- What is needed
Return the entries that follow exactly, with no images.

- The data
══════════

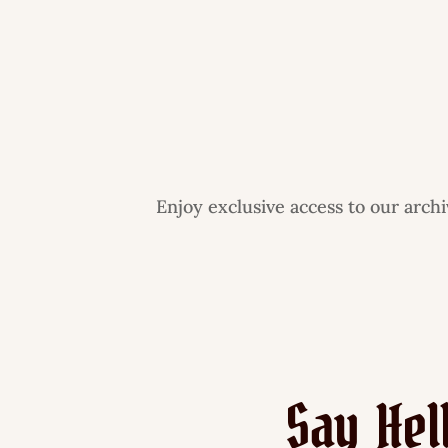
Enjoy exclusive access to our arch
Say Hel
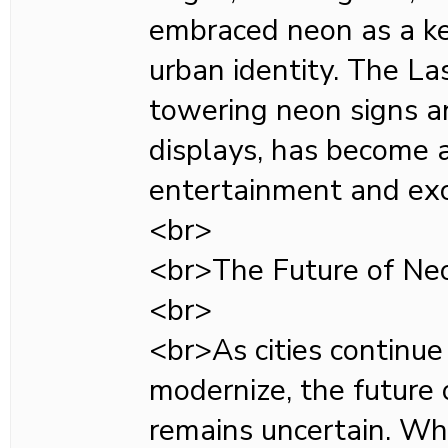
embraced neon as a ke
urban identity. The Las
towering neon signs a
displays, has become 
entertainment and exc
<br>
<br>The Future of Neo
<br>
<br>As cities continue
modernize, the future
remains uncertain. Wh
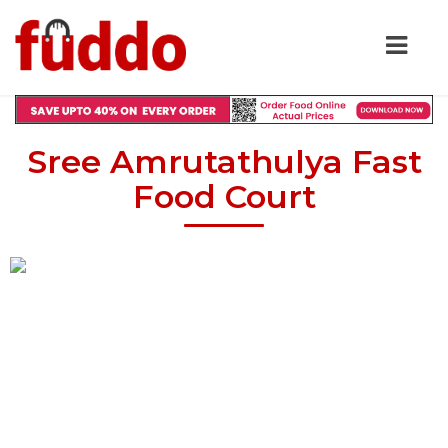
Sree Amrutathulya Fast
Food Court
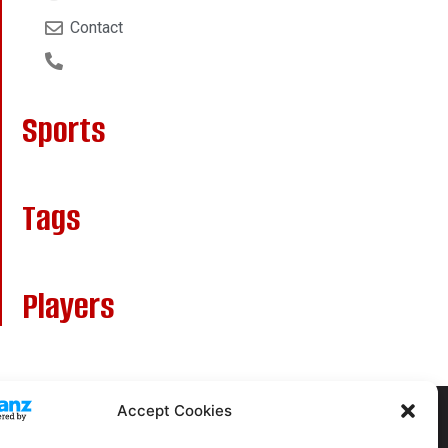
Contact
Sports
Tags
Players
Accept Cookies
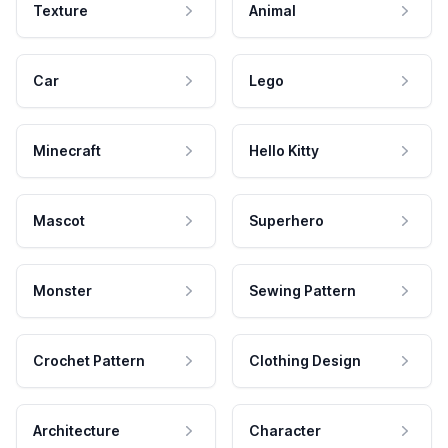
Texture
Animal
Car
Lego
Minecraft
Hello Kitty
Mascot
Superhero
Monster
Sewing Pattern
Crochet Pattern
Clothing Design
Architecture
Character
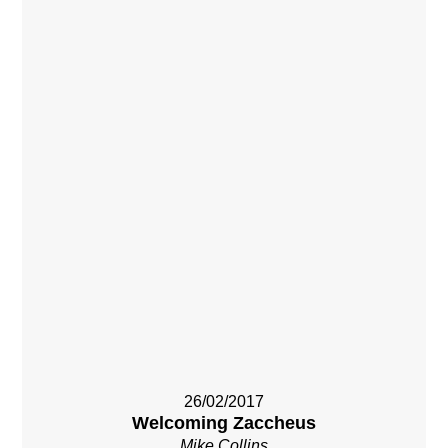
26/02/2017
Welcoming Zaccheus
Mike Collins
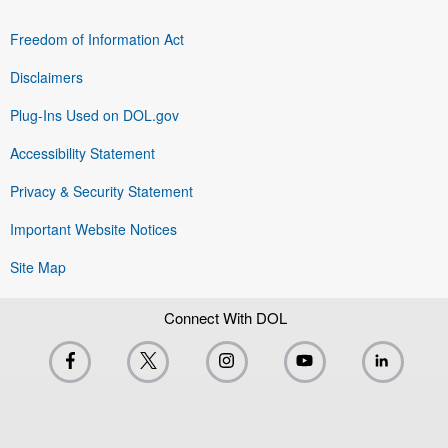
Freedom of Information Act
Disclaimers
Plug-Ins Used on DOL.gov
Accessibility Statement
Privacy & Security Statement
Important Website Notices
Site Map
Connect With DOL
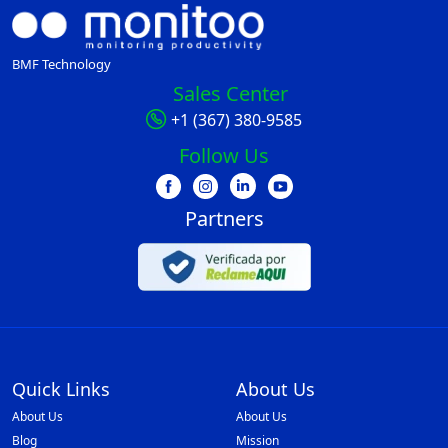
BMF Technology
Sales Center
+1 (367) 380-9585
Follow Us
Partners
Quick Links
About Us
About Us
About Us
Blog
Mission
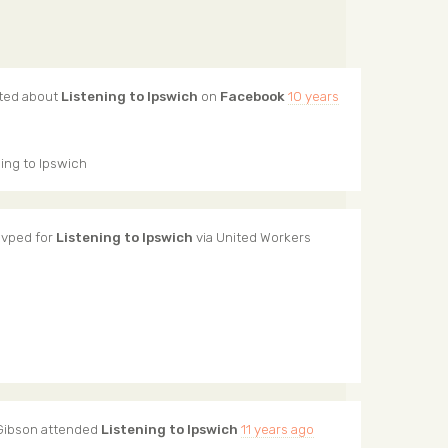
ted about
Listening to Ipswich
on
Facebook
10 years
ing to Ipswich
vped for
Listening to Ipswich
via
United Workers
Gibson
attended
Listening to Ipswich
11 years ago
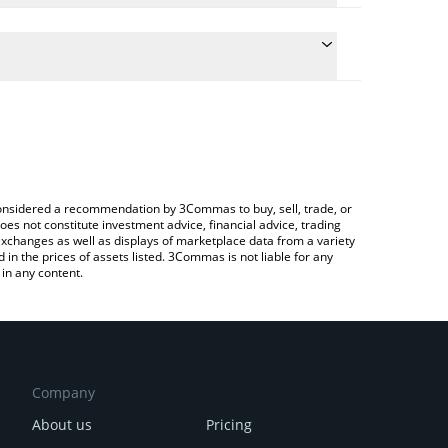
the conversion price of SHIBA to BNB by simply
ll automatically convert the value in BNB (BNB).
t BitShiba price in major fiat and crypto currencies.
Crypto Exchange or a P2P (person-to-person)
e considered a recommendation by 3Commas to buy, sell, trade, or
oes not constitute investment advice, financial advice, trading
 exchanges as well as displays of marketplace data from a variety
n the prices of assets listed. 3Commas is not liable for any
in any content.
Company
About us
Pricing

══════════

- Your solution
Enjoy exclusive access to our arch
Say Hel
embraced neon as a ke
urban identity. The Las
towering neon signs a
displays, has become 
entertainment and exc
<br>
<br>The Future of Neo
<br>
<br>As cities continue
modernize, the future
remains uncertain. Wh
Sree Amrutathulya Fast
Food Court
Contact
Sports
Tags
Players
Accept Cookies
Texture
Animal
Car
Lego
Minecraft
Hello Kitty
Mascot
Superhero
Monster
Sewing Pattern
Crochet Pattern
Clothing Design
Architecture
Character
26/02/2017
Welcoming Zaccheus
Mike Collins
Freedom of Information Act
Disclaimers
Plug-Ins Used on DOL.gov
Accessibility Statement
Privacy & Security Statement
Important Website Notices
Site Map
Connect With DOL
BMF Technology
Sales Center
+1 (367) 380-9585
Follow Us
Partners
Quick Links
About Us
About Us
About Us
Blog
Mission
ted about
Listening to Ipswich
on
Facebook
10 years
ing to Ipswich
vped for
Listening to Ipswich
via
United Workers
Gibson
attended
Listening to Ipswich
11 years ago
the conversion price of SHIBA to BNB by simply
ll automatically convert the value in BNB (BNB).
t BitShiba price in major fiat and crypto currencies.
Crypto Exchange or a P2P (person-to-person)
e considered a recommendation by 3Commas to buy, sell, trade, or
oes not constitute investment advice, financial advice, trading
 exchanges as well as displays of marketplace data from a variety
n the prices of assets listed. 3Commas is not liable for any
in any content.
Company
About us
Pricing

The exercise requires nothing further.